On the fourth anniversary of the Sandy Hook elementary school mass shooting, President Obama said he still believes the U.S. can muster the “courage” to enact more gun laws.
“I still believe that there are enough good people on both sides of this issue who care more about protecting our kids than defending effortless access to guns for those who would do our kids harm,” Mr. Obama said in a Facebook post. “I still believe we have the courage to change.”
In December 2012, a young man with a history of behavioral problems shot and killed 20 first-graders and six adult educators at the school in Newtown, Connecticut. He committed suicide as police closed in.
Mr. Obama used the shooting to prod Congress in early 2013 to enact universal background checks on gun purchases, but the effort was blocked by Republican lawmakers the Senate. Since then, the president has abandoned legislative efforts on gun control in favor of issuing executive actions to add more restrictions on firearms.

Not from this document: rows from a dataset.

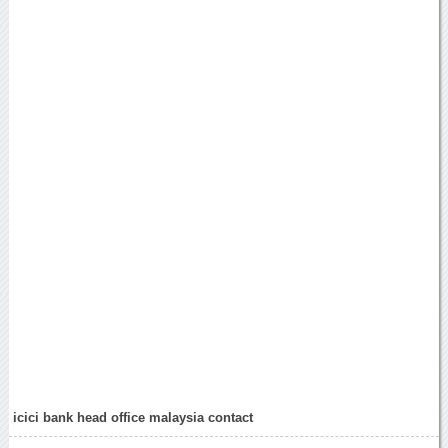
icici bank head office malaysia contact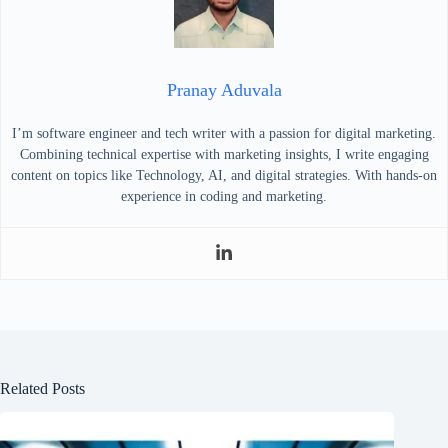
Pranay Aduvala
I’m software engineer and tech writer with a passion for digital marketing.
Combining technical expertise with marketing insights, I write engaging
content on topics like Technology, AI, and digital strategies. With hands-on
experience in coding and marketing.
Related Posts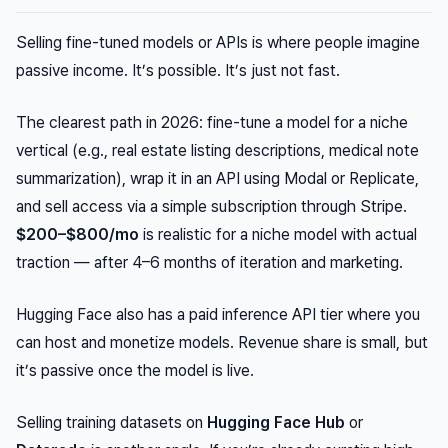
Selling fine-tuned models or APIs is where people imagine
passive income. It’s possible. It’s just not fast.
The clearest path in 2026: fine-tune a model for a niche
vertical (e.g., real estate listing descriptions, medical note
summarization), wrap it in an API using Modal or Replicate,
and sell access via a simple subscription through Stripe.
$200–$800/mo
is realistic for a niche model with actual
traction — after 4–6 months of iteration and marketing.
Hugging Face also has a paid inference API tier where you
can host and monetize models. Revenue share is small, but
it’s passive once the model is live.
Selling training datasets on
Hugging Face Hub
or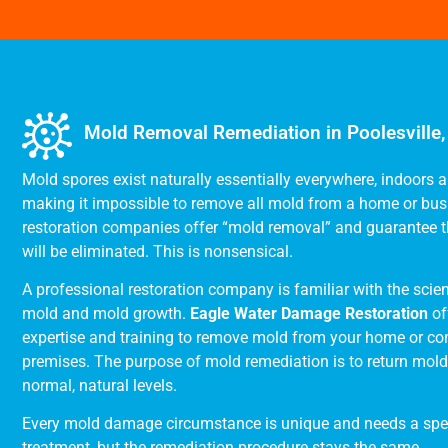
Mold Removal Remediation in Poolesville
Mold spores exist naturally essentially everywhere, indoors 
making it impossible to remove all mold from a home or bu
restoration companies offer “mold removal” and guarantee t
will be eliminated. This is nonsensical.
A professional restoration company is familiar with the scie
mold and mold growth.
Eagle Water Damage Restoration
of
expertise and training to remove mold from your home or c
premises. The purpose of mold remediation is to return mold l
normal, natural levels.
Every mold damage circumstance is unique and needs a spe
treatment, but the remediation procedure stays the same.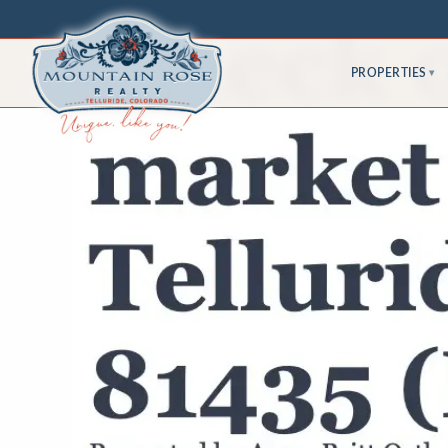
PROPERTIES
▾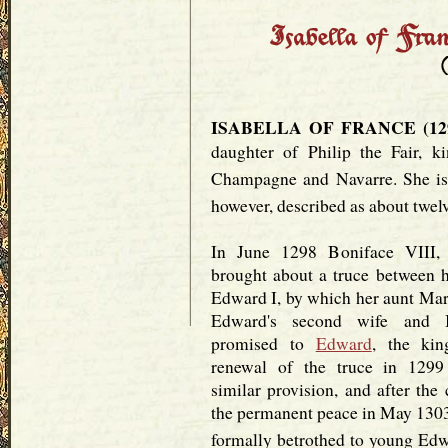
ISABELLA OF FRANCE (1292
daughter of Philip the Fair, k
Champagne and Navarre. She is 
however, described as about twelv
In June 1298 Boniface VIII, 
brought about a truce between h
Edward I, by which her aunt Ma
Edward's second wife and I
promised to
Edward
, the kin
renewal of the truce in 1299
similar provision, and after the
the permanent peace in May 1303
formally betrothed to young Edw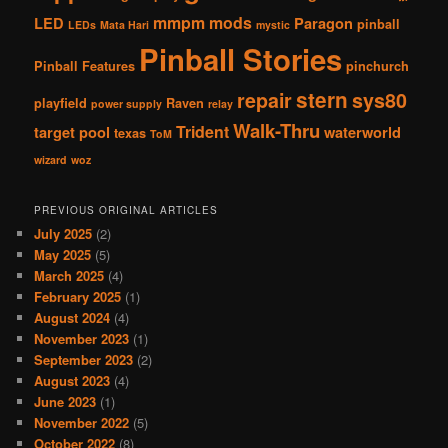
mmpm
mods
LED
Paragon
pinball
LEDs
Mata Hari
mystic
Pinball Stories
Pinball Features
pinchurch
stern
repair
sys80
playfield
Raven
power supply
relay
Walk-Thru
Trident
target pool
waterworld
texas
ToM
wizard
woz
PREVIOUS ORIGINAL ARTICLES
July 2025
(2)
May 2025
(5)
March 2025
(4)
February 2025
(1)
August 2024
(4)
November 2023
(1)
September 2023
(2)
August 2023
(4)
June 2023
(1)
November 2022
(5)
October 2022
(8)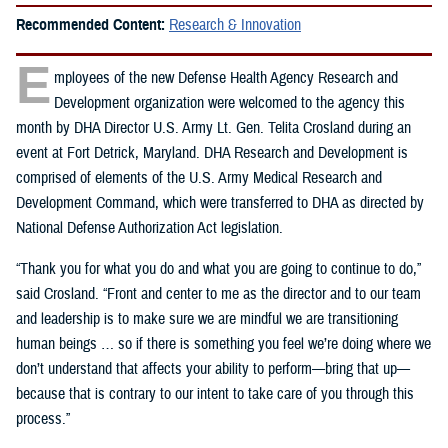
Recommended Content:
Research & Innovation
E
mployees of the new Defense Health Agency Research and
Development organization were welcomed to the agency this
month by DHA Director U.S. Army Lt. Gen. Telita Crosland during an
event at Fort Detrick, Maryland. DHA Research and Development is
comprised of elements of the U.S. Army Medical Research and
Development Command, which were transferred to DHA as directed by
National Defense Authorization Act legislation.
“Thank you for what you do and what you are going to continue to do,”
said Crosland. “Front and center to me as the director and to our team
and leadership is to make sure we are mindful we are transitioning
human beings … so if there is something you feel we’re doing where we
don’t understand that affects your ability to perform—bring that up—
because that is contrary to our intent to take care of you through this
process.”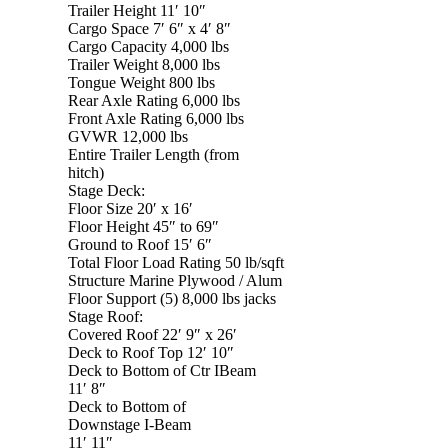
Trailer Height 11′ 10″
Cargo Space 7′ 6″ x 4′ 8″
Cargo Capacity 4,000 lbs
Trailer Weight 8,000 lbs
Tongue Weight 800 lbs
Rear Axle Rating 6,000 lbs
Front Axle Rating 6,000 lbs
GVWR 12,000 lbs
Entire Trailer Length (from
hitch)
Stage Deck:
Floor Size 20′ x 16′
Floor Height 45″ to 69″
Ground to Roof 15′ 6″
Total Floor Load Rating 50 lb/sqft
Structure Marine Plywood / Alum
Floor Support (5) 8,000 lbs jacks
Stage Roof:
Covered Roof 22′ 9″ x 26′
Deck to Roof Top 12′ 10″
Deck to Bottom of Ctr IBeam
11′ 8″
Deck to Bottom of
Downstage I-Beam
11′ 11″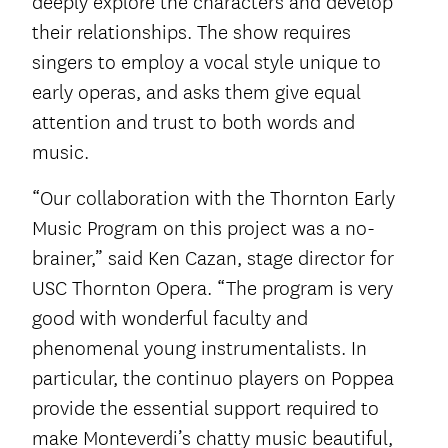
deeply explore the characters and develop
their relationships. The show requires
singers to employ a vocal style unique to
early operas, and asks them give equal
attention and trust to both words and
music.
“Our collaboration with the Thornton Early
Music Program on this project was a no-
brainer,” said Ken Cazan, stage director for
USC Thornton Opera. “The program is very
good with wonderful faculty and
phenomenal young instrumentalists. In
particular, the continuo players on Poppea
provide the essential support required to
make Monteverdi’s chatty music beautiful,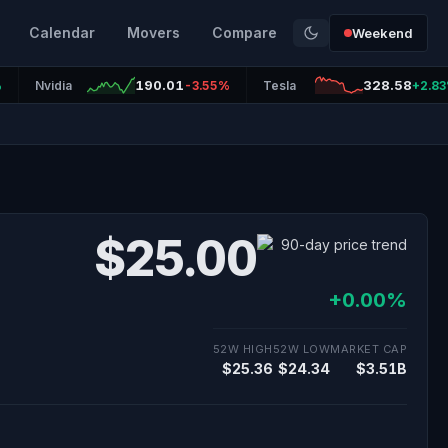
Calendar
Movers
Compare
Weekend
190.01
328.58
%
Nvidia
-3.55%
Tesla
+2.8
$25.00
+0.00%
52W HIGH
52W LOW
MARKET CAP
$25.36
$24.34
$3.51B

The president, who visited with the victims’ families two days after the shooting, said he still shares their grief.
“We’re still inspired by the survivors and the families who have worked to make a difference. And we’ve tried to change,” he said. “My administration has taken action to tighten the background check system and make it more efficient, strengthen enforcement of existing laws, boost gun safety technology, and help more Americans suffering with mental illness get the help they need.”
But he said Congress “failed to pass gun safety reforms, including universal background checks that had the bipartisan support of the vast majority of Americans, even as more mass shootings have riddled America in the years since.”